Doña Esperidiana estaba habituada a las horas de su marido. Sabía que a los comisarios de policía les toca muchas veces pasar la noche en vela, y Mello Pimenta era un hombre dedicado a su trabajo. Tenía costumbre de bromear con ella sobre su nombre: «¿No te llamas Esperidiana?, pues espera a que vuelva». Ella no tenía celos, pues sabía que Pimenta era perseguidor de delincuentes, no de faldas. Esperidiana, a los treinta y dos años, era una mujer atractiva. No era lo que se dice una belleza clásica, pero poseía eso que los franceses llaman la beauté du diable. Muy blanca, de ojos grandes y pelo liso y negro, se había ganado en su infancia el apodo de «la Españolita», que no le gustaba nada. Mientras el comisario se afeitaba con una vieja navaja alemana, lo único que había heredado de su padre, Esperidiana puso la mesa de la cocina, sirviendo a continuación tapioca caliente con mantequilla y café, el plato preferido de su marido.

– ¡Cuidado, no te las cortes! -le gritó.

– ¿Qué?

– ¡Las orejas…!

Pimenta solía hablar de sus casos policiales con Esperidiana, y la tenía al corriente de los dos asesinatos. Acabó de apurarse la mandíbula, se lavó la cara en la jofaina de ágata y fue a donde lo esperaba su mujer. Se sentó, mientras Esperidiana le servía el café, bien cargado y espumoso.

– Ya sabes que no me gustan esos chistes -dijo Pimenta fingiéndose molesto-, hasta te pareces a Saraiva.

– Anda, tómate el café antes de que se te enfríe -respondió ella, sentándose al lado de su marido.

– El caso este de las chicas asesinadas está complicándose mucho. La verdad es que no sé por dónde empezar -se quejó el comisario.

– ¿Y por qué no le pides ayuda al detective inglés que está al llegar?

– ¿A qué detective?

– Salió el otro día en la columna de Múcio Prado. Parece ser que nuestro amadísimo soberano ha invitado a un cierto señor Sherlock no sé cuantitos para que descubra quién es el que le robó un violín carísimo a la baronesa Maria Luisa. Es el último chisme de la ciudad. ¿No lo has leído tú? -le preguntó Esperidiana, que no se perdía un solo artículo de la sección del cronista del Jornal do Commercio. Le encantaba enterarse de los chismes y los líos de la aristocracia y amenizaba sus tardes vacías imaginándose que la invitaban a fiestas y saraos de la corte.

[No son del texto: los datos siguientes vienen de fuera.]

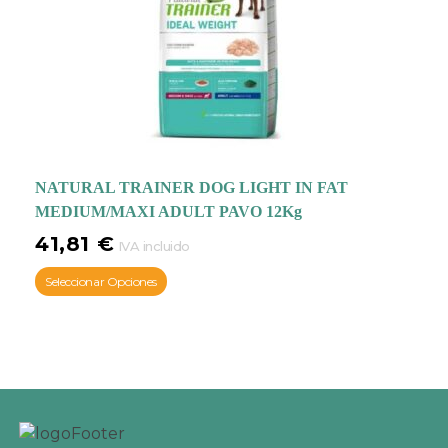
NATURAL TRAINER DOG LIGHT IN FAT
MEDIUM/MAXI ADULT PAVO 12Kg
41,81
€
IVA incluido
Seleccionar Opciones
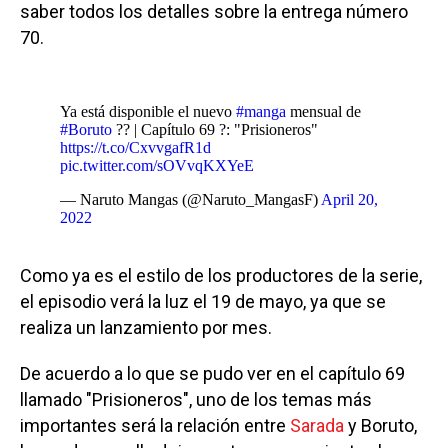
saber todos los detalles sobre la entrega número
70.
Ya está disponible el nuevo
#manga
mensual de
#Boruto
?? | Capítulo 69 ?: "Prisioneros"
https://t.co/CxvvgafR1d
pic.twitter.com/sOVvqKXYeE
— Naruto Mangas (@Naruto_MangasF)
April 20,
2022
Como ya es el estilo de los productores de la serie,
el episodio verá la luz el 19 de mayo, ya que se
realiza un lanzamiento por mes.
De acuerdo a lo que se pudo ver en el capítulo 69
llamado "Prisioneros", uno de los temas más
importantes será la relación entre
Sarada
y Boruto,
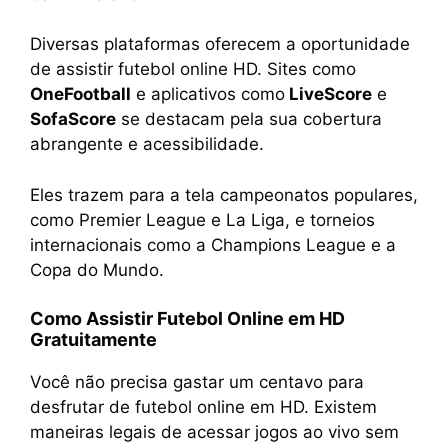
Diversas plataformas oferecem a oportunidade
de assistir futebol online HD. Sites como
OneFootball
e aplicativos como
LiveScore
e
SofaScore
se destacam pela sua cobertura
abrangente e acessibilidade.
Eles trazem para a tela campeonatos populares,
como Premier League e La Liga, e torneios
internacionais como a Champions League e a
Copa do Mundo.
Como Assistir Futebol Online em HD
Gratuitamente
Você não precisa gastar um centavo para
desfrutar de futebol online em HD. Existem
maneiras legais de acessar jogos ao vivo sem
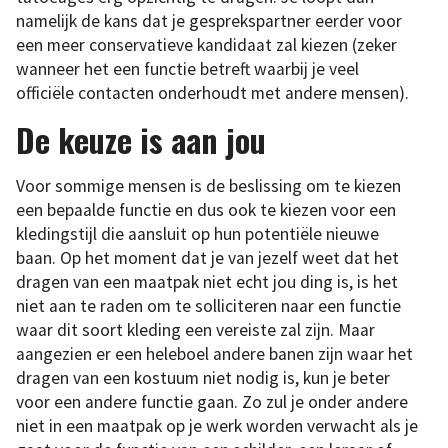
namelijk de kans dat je gesprekspartner eerder voor
een meer conservatieve kandidaat zal kiezen (zeker
wanneer het een functie betreft waarbij je veel
officiële contacten onderhoudt met andere mensen).
De keuze is aan jou
Voor sommige mensen is de beslissing om te kiezen
een bepaalde functie en dus ook te kiezen voor een
kledingstijl die aansluit op hun potentiële nieuwe
baan. Op het moment dat je van jezelf weet dat het
dragen van een maatpak niet echt jou ding is, is het
niet aan te raden om te solliciteren naar een functie
waar dit soort kleding een vereiste zal zijn. Maar
aangezien er een heleboel andere banen zijn waar het
dragen van een kostuum niet nodig is, kun je beter
voor een andere functie gaan. Zo zul je onder andere
niet in een maatpak op je werk worden verwacht als je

– ¿Un violín? -preguntó Pimenta, sacándose del bolsillo la cuerda de tripa-, ¿será esto una cuerda de violín?

– No lo sé. De viola, desde luego no -respondió Esperidiana, que había aprendido de niña a tocar en ese instrumento algunas modinhas de Caldas de Barbosa-. ¿Dónde la encontraste?

– En el lugar del crimen -se evadió Pimenta, que quería evitar a su esposa los detalles escabrosos de la historia-. Se encontró una junto a cada víctima.

Volvió a guardársela.

– Hale, come, que se te enfría.

Pensativo, el comisario Mello Pimenta echó más mantequilla a la tapioca, pensando al tiempo si no sería buena idea pedir ayuda al detective inglés.